September 29, 2013
Arches National Park, in eastern Utah, is more jewel box than grand wilderness area – an array of short trails that lead through amazing rock formations glowing in the early morning and late afternoon sun. The most famous are the more than 2000 arches formed by millions of years of wind erosion, the highest concentration of such formations in the world.
One night in this world famous park afforded us enough time to walk a couple of the shorter trails, overnight at the central campground, and get an early start on the Devils Garden trail the next morning.
With over a million visitors a year to this small park and with limited parking, reservations at the Devils Garden campground are highly recommended, especially in peak season, March – October. The National Park Service pages include good information on traffic and parking in the park.

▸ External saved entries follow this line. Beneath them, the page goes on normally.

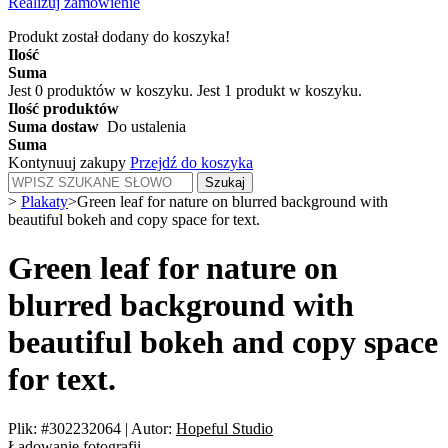
Realizuj zamówienie
Produkt został dodany do koszyka!
Ilość
Suma
Jest
0
produktów w koszyku.
Jest 1 produkt w koszyku.
Ilość produktów
Suma dostaw
Do ustalenia
Suma
Kontynuuj zakupy
Przejdź do koszyka
Szukaj
>
Plakaty
>
Green leaf for nature on blurred background with
beautiful bokeh and copy space for text.
Green leaf for nature on
blurred background with
beautiful bokeh and copy space
for text.
Plik: #302232064
|
Autor:
Hopeful Studio
Ładowanie fotografii...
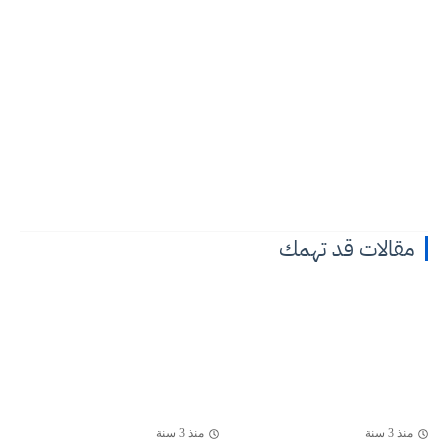
مقالات قد تهمك
منذ 3 سنة
منذ 3 سنة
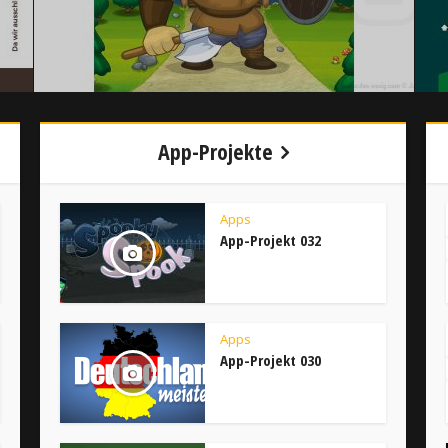
App-Projekte
Apps
App-Projekt 032
Apps
App-Projekt 030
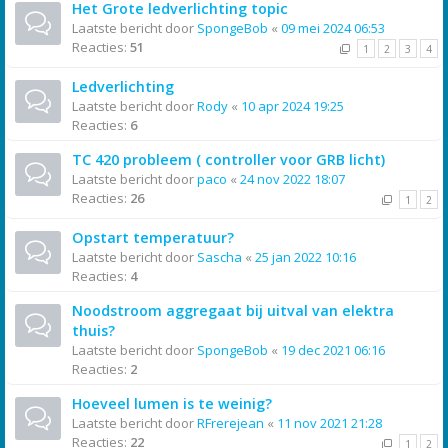
Het Grote ledverlichting topic
Laatste bericht door
SpongeBob
«
09 mei 2024 06:53
Reacties:
51
1
2
3
4
Ledverlichting
Laatste bericht door
Rody
«
10 apr 2024 19:25
Reacties:
6
TC 420 probleem ( controller voor GRB licht)
Laatste bericht door
paco
«
24 nov 2022 18:07
Reacties:
26
1
2
Opstart temperatuur?
Laatste bericht door
Sascha
«
25 jan 2022 10:16
Reacties:
4
Noodstroom aggregaat bij uitval van elektra
thuis?
Laatste bericht door
SpongeBob
«
19 dec 2021 06:16
Reacties:
2
Hoeveel lumen is te weinig?
Laatste bericht door
RFrerejean
«
11 nov 2021 21:28
Reacties:
22
1
2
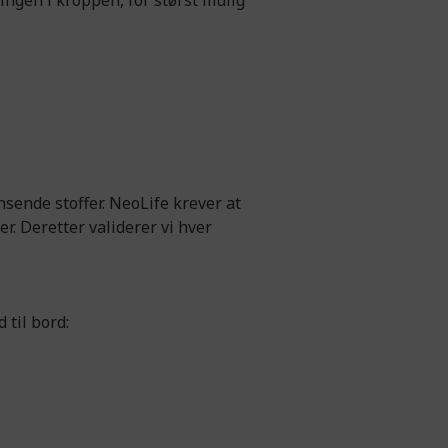
ingen i kroppen, for størst mulig
sende stoffer. NeoLife krever at
r. Deretter validerer vi hver
 til bord:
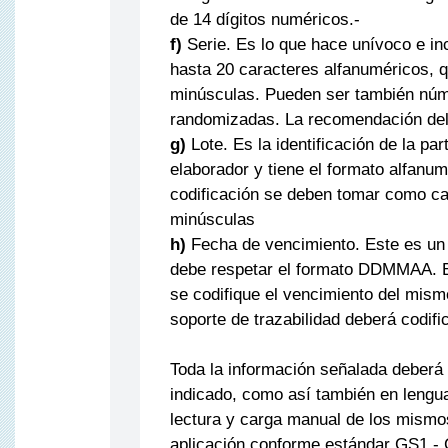
de 14 dígitos numéricos.-
f)
Serie. Es lo que hace unívoco e in
hasta 20 caracteres alfanuméricos, 
minúsculas. Pueden ser también núm
randomizadas. La recomendación del e
g)
Lote. Es la identificación de la par
elaborador y tiene el formato alfanum
codificación se deben tomar como ca
minúsculas
h)
Fecha de vencimiento. Este es un
debe respetar el formato DDMMAA. E
se codifique el vencimiento del mism
soporte de trazabilidad deberá codifi
Toda la información señalada deberá 
indicado, como así también en lengu
lectura y carga manual de los mismo
aplicación conforme estándar GS1.- 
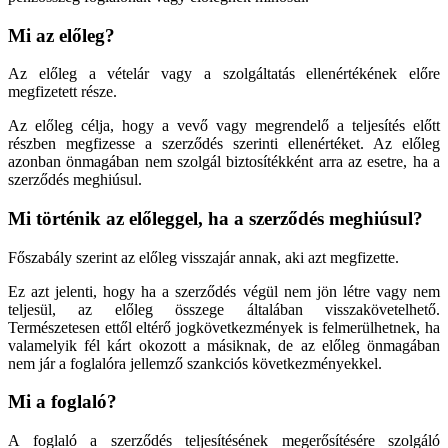
Mi az előleg?
Az előleg a vételár vagy a szolgáltatás ellenértékének előre
megfizetett része.
Az előleg célja, hogy a vevő vagy megrendelő a teljesítés előtt
részben megfizesse a szerződés szerinti ellenértéket. Az előleg
azonban önmagában nem szolgál biztosítékként arra az esetre, ha a
szerződés meghiúsul.
Mi történik az előleggel, ha a szerződés meghiúsul?
Főszabály szerint az előleg visszajár annak, aki azt megfizette.
Ez azt jelenti, hogy ha a szerződés végül nem jön létre vagy nem
teljesül, az előleg összege általában visszakövetelhető.
Természetesen ettől eltérő jogkövetkezmények is felmerülhetnek, ha
valamelyik fél kárt okozott a másiknak, de az előleg önmagában
nem jár a foglalóra jellemző szankciós következményekkel.
Mi a foglaló?
A foglaló a szerződés teljesítésének megerősítésére szolgáló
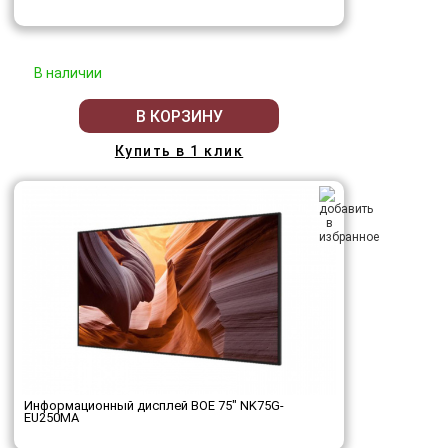
В наличии
В КОРЗИНУ
Купить в 1 клик
Информационный дисплей BOE 75" NK75G-
EU250MA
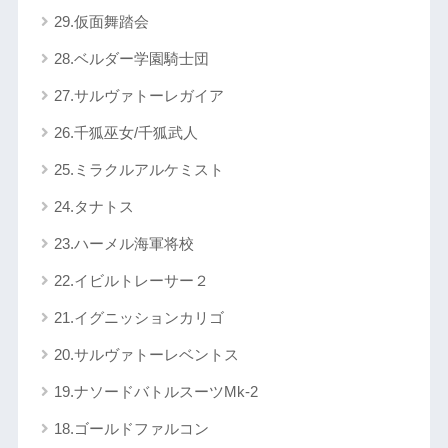
29.仮面舞踏会
28.ベルダー学園騎士団
27.サルヴァトーレガイア
26.千狐巫女/千狐武人
25.ミラクルアルケミスト
24.タナトス
23.ハーメル海軍将校
22.イビルトレーサー２
21.イグニッションカリゴ
20.サルヴァトーレベントス
19.ナソードバトルスーツMk-2
18.ゴールドファルコン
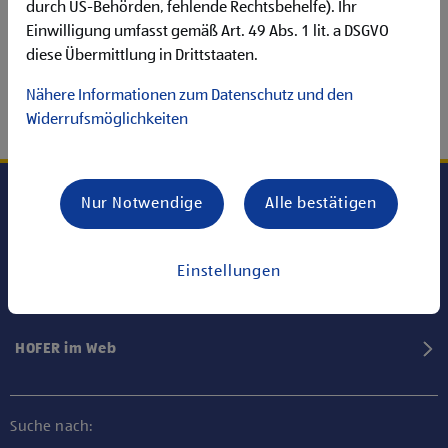
durch US-Behörden, fehlende Rechtsbehelfe). Ihr
Einwilligung umfasst gemäß Art. 49 Abs. 1 lit. a DSGVO
diese Übermittlung in Drittstaaten.
Nähere Informationen zum Datenschutz und den
Widerrufsmöglichkeiten
Nur Notwendige
Alle bestätigen
Karriere bei HOFER
Einstellungen
Informationen
HOFER im Web
Suche nach:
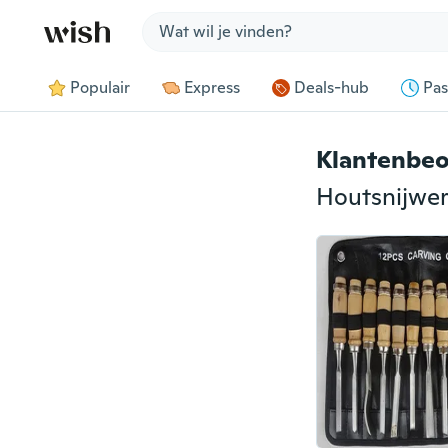
Jump to section
Populair
Express
Deals-hub
Pas
Klantenbeo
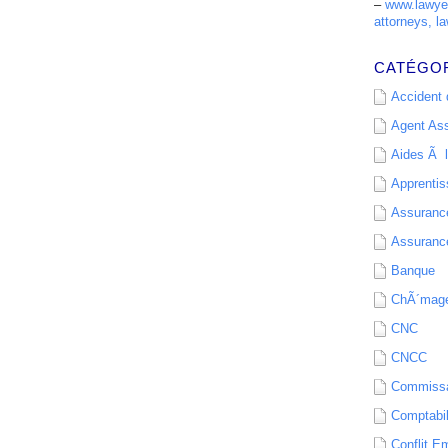
–
www.lawyer
attorneys, la
CATÉGO
Accident d
Agent As
Aides Ã l
Apprenti
Assurance
Assurance
Banque
ChÃ´mag
CNC
CNCC
Commissa
Comptabil
Conflit E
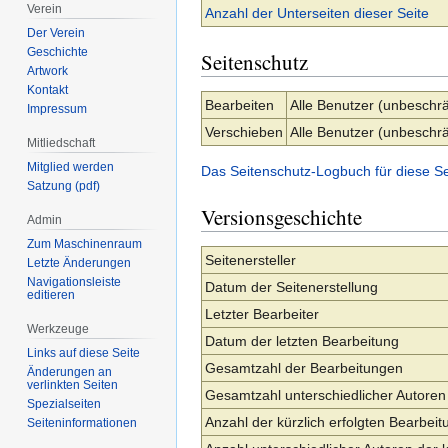
Verein
Anzahl der Unterseiten dieser Seite
Der Verein
Geschichte
Seitenschutz
Artwork
Kontakt
Bearbeiten
Alle Benutzer (unbeschrä
Impressum
Verschieben
Alle Benutzer (unbeschrä
Mitliedschaft
Mitglied werden
Das Seitenschutz-Logbuch für diese S
Satzung (pdf)
Versionsgeschichte
Admin
Zum Maschinenraum
Seitenersteller
Letzte Änderungen
Navigationsleiste
Datum der Seitenerstellung
editieren
Letzter Bearbeiter
Werkzeuge
Datum der letzten Bearbeitung
Links auf diese Seite
Gesamtzahl der Bearbeitungen
Änderungen an
verlinkten Seiten
Gesamtzahl unterschiedlicher Autoren
Spezialseiten
Anzahl der kürzlich erfolgten Bearbeit
Seiten­­informationen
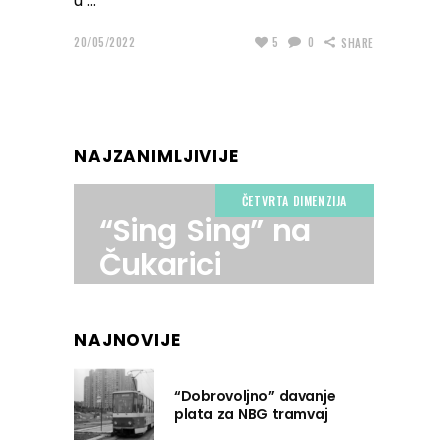
u
20/05/2022
5
0
SHARE
NAJZANIMLJIVIJE
ČETVRTA DIMENZIJA
“Sing Sing” na
Čukarici
NAJNOVIJE
“Dobrovoljno” davanje
plata za NBG tramvaj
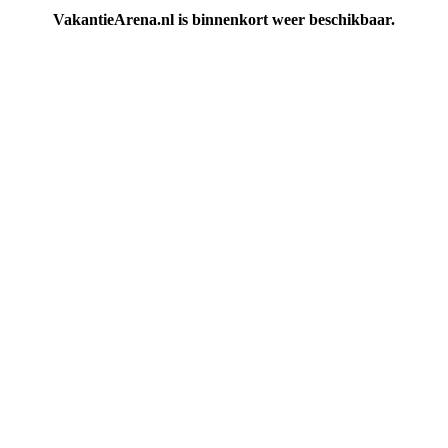
VakantieArena.nl is binnenkort weer beschikbaar.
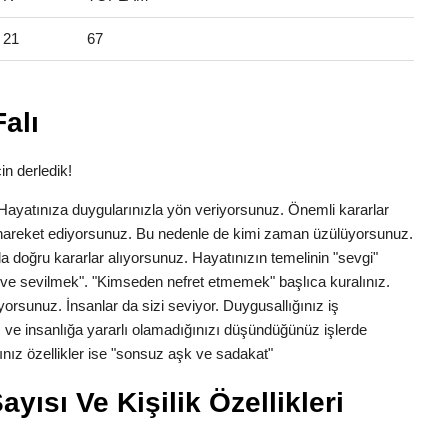
21
67
alı
in derledik!
k. Hayatınıza duygularınızla yön veriyorsunuz. Önemli kararlar
la hareket ediyorsunuz. Bu nedenle de kimi zaman üzülüyorsunuz.
a doğru kararlar alıyorsunuz. Hayatınızın temelinin "sevgi"
ve sevilmek". "Kimseden nefret etmemek" başlıca kuralınız.
yorsunuz. İnsanlar da sizi seviyor. Duygusallığınız iş
 ve insanlığa yararlı olamadığınızı düşündüğünüz işlerde
nız özellikler ise "sonsuz aşk ve sadakat"
yısı Ve Kişilik Özellikleri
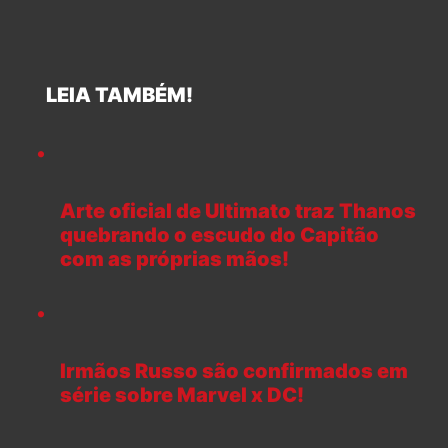
LEIA TAMBÉM!
Arte oficial de Ultimato traz Thanos
quebrando o escudo do Capitão
com as próprias mãos!
Irmãos Russo são confirmados em
série sobre Marvel x DC!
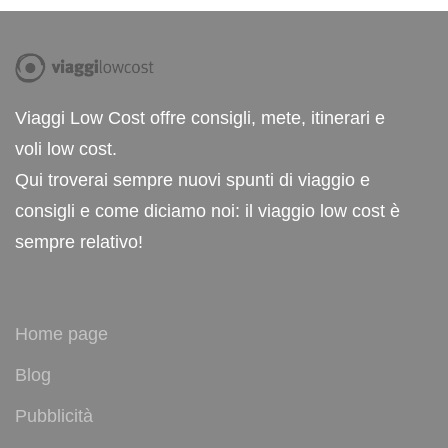
Viaggi Low Cost offre consigli, mete, itinerari e
voli low cost.
Qui troverai sempre nuovi spunti di viaggio e
consigli e come diciamo noi: il viaggio low cost è
sempre relativo!
Home page
Blog
Pubblicità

Garden of Eden – Short Scenic Drive/Walk
This 2.5 mile road winds through an area of iconic formations and expansive vistas. A short walk affords an up close view of the Turret Arch and the North and South Windows, some of the parks grandest arches. At 3:30PM on a Sunday afternoon crowds and parking were manageable.
The only campground within the park is nestled among rock formations near the Devils Garden Trailhead. Consisting of 50 well-spaced campsites, some with dramatic views, the campground has running water, clean bathrooms with flush toilets, and a sink for washing dishes. Campsites include a grill fire pit and a picnic table.
Devils Garden Loop Hike
The 7.2 mile trail network including the loop hike and all spurs is well blazed with cairns. Still, the park trail map found in the Arches Visitor Guide handed out at the entrance of the park is useful for negotiating the various side trails.
While most all of the prominent arches are viewed from the main trail, the primitive return loop takes you through an impressive area of fins, the precursor to the arch, and is worth the time and effort if you have it. This more rugged trail, however, does involve some scrambling up and down boulders. It took us 4 hours with numerous photo stops to complete the entire trail system.
Note for photographers: The Arches Visitor Guide lists the best lit arches in the morning and evening.